Investment - Articles - Tax on savers and investors climbs again


Tax on savings expected to hit more than £10 billion this year, 9 billion more than four years ago. Dividend tax bill rises to almost £18 billion

 Laura Suter, director of personal finance at AJ Bell, comments on the latest figures on the government’s income tax take: “The amount the nation is paying in tax on their savings has increased ten-fold in the past four years, and this year it’s expected the nation will hand over more than £10 billion of their savings interest in tax. The latest figures show that the Government is predicted to land £10.4 billion in tax on savings interest in the current tax year – compared to the £1.4 billion it took in 2021/22.

 “The estimates for last year have also been significantly revised up. It was expected that we’d collectively pay £6.6 billion in tax on savings interest in 2023/24, but the actual tax take for that year rose to £9.1 billion – almost 40% more than expected. If we see a similar increase between the predicted and actual tax take for this year it could mean the nation paying £14 billion in tax on their savings.

 “This highlights that the Government is a big winner from rising savings rates, as while savers have been enjoying higher rates the taxman is dipping its hand into their back pocket and nabbing a chunk of the spoils.

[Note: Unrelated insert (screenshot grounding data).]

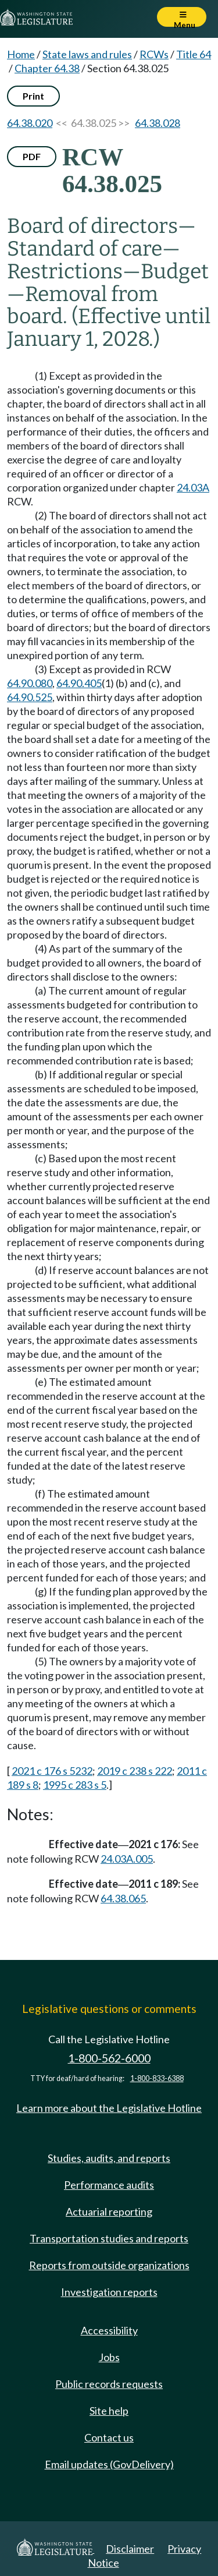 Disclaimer (130, 2548)
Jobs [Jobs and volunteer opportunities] (109, 2357)
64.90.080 (29, 683)
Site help (109, 2410)
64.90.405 (79, 683)
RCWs (154, 54)
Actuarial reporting (109, 2211)
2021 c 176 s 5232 (52, 1770)
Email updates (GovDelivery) (109, 2464)
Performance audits (109, 2184)
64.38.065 (123, 1898)
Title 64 (193, 54)
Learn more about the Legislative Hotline (109, 2107)
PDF (32, 156)
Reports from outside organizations (109, 2265)
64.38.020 (29, 122)
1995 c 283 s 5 (74, 1784)
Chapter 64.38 (47, 68)
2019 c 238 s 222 (134, 1770)
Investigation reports (109, 2291)
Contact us (109, 2437)
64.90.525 (29, 697)
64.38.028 (157, 122)
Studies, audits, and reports (109, 2158)
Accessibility (109, 2330)
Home (21, 54)
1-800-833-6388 (157, 2078)
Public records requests (109, 2383)
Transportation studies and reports (109, 2238)
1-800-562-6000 (109, 2058)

 “Part of the increase in the nation’s savings tax bill is down to people not using ISAs to protect their cash from tax during a period of rising interest rates. It means that while they have been benefitting from higher savings rates, they have been breaching their tax-free Personal Savings Allowance and paying tax on some of the interest.

 “However, a huge part of this rise in tax bills is also that the frozen tax bands mean more people are being pushed into higher tax bands, which means they see their Personal Savings Allowance cut in half, or lost altogether if they find themselves in the additional rate tax bracket. In some cases the interest people receive is itself pushing them into the higher tax band – meaning they pay the tax at a higher rate and on more of their money.

 “This is highlighted in the amount of tax paid by additional rate taxpayers. The threshold for the 45% tax rate was lowered from £150,000 to £125,150 last year. While basic-rate taxpayers get £1,000 of savings interest tax free and higher-rate taxpayers get £500, additional rate taxpayers get taxed on all their savings interest at 45%. In the current year the savings tax paid by additional rate taxpayers is due to rise to £8.3bn – astonishingly that is not far off the entire tax take on savings from all taxpayers last year. But no one is spared from the tax raid, as basic-rate and higher-rate taxpayers will also be paying more tax on their savings.

 “Because of the way savings tax is calculated many won’t be aware that they even owe tax on their savings until a brown letter lands on their doormat. Those filling out a self-assessment tax return declare any savings interest and subsequent tax due. But for those taxed under PAYE HMRC receives information from banks and building societies on the savings interest paid to each individual, from which they then calculate any tax due. It means many will find they are repaying the tax through their payslip each month, often before they’ve realised they owe any money to the taxman.

 “After the introduction of the Personal Savings Allowance many savers shunned ISAs, but we’re now seeing people flock back to ISA accounts to save the taxman grabbing more of their money. Pensions can also be handy in reducing people’s tax bills too. If someone has just moved into the next tax bracket, they can make pension contributions to bring them under the tax band, meaning they benefit from both a higher Personal Savings Allowance and a lower tax rate.”

 

 Dividend tax

 “The impact of the cuts to the tax-free dividend allowance is really being felt by the nation, who are expected to collectively pay almost £18 billion in dividend tax this year – an increase of £1 billion compared to last year.

 “The Government has launched a triple assault on investors and company directors recently. The move to cut the tax-free dividend allowance from £2,000 down to £500 over the past couple of tax years means more people are paying dividend tax. But alongside this the freeze on income tax bands means that more people are being pushed into the next tax band, and so paying a higher rate of dividend tax. The third part of this is that the Government increased dividend tax rates, meaning these taxpayers are handing over more in tax. All this means that the Government is expected to take £3.1 billion more in dividend tax this year when compared to the 2021/22 tax year.

 “However, the total tax take for last year has actually been revised down. The nation was expected to pay £17.6 billion in dividend tax but the revised figure shows £16.9 billion was actually paid. Likewise for the 2022/23 tax year it was estimated that £15.8 billion would be paid in tax on dividends, but this actually came in at just over £14 billion.

 “Lots of taxpayers have been organising their money to be more tax efficient, with investors moving their money into ISAs to protect it from dividend tax. We saw a surge in Bed and ISA transactions towards the end of the tax year in April and we expect that to continue this year, as more people shelter their money in tax-efficient accounts. On top of that more people will be transferring assets to a lower-tax-paying spouse or using pension contributions to drop to a lower income tax band.”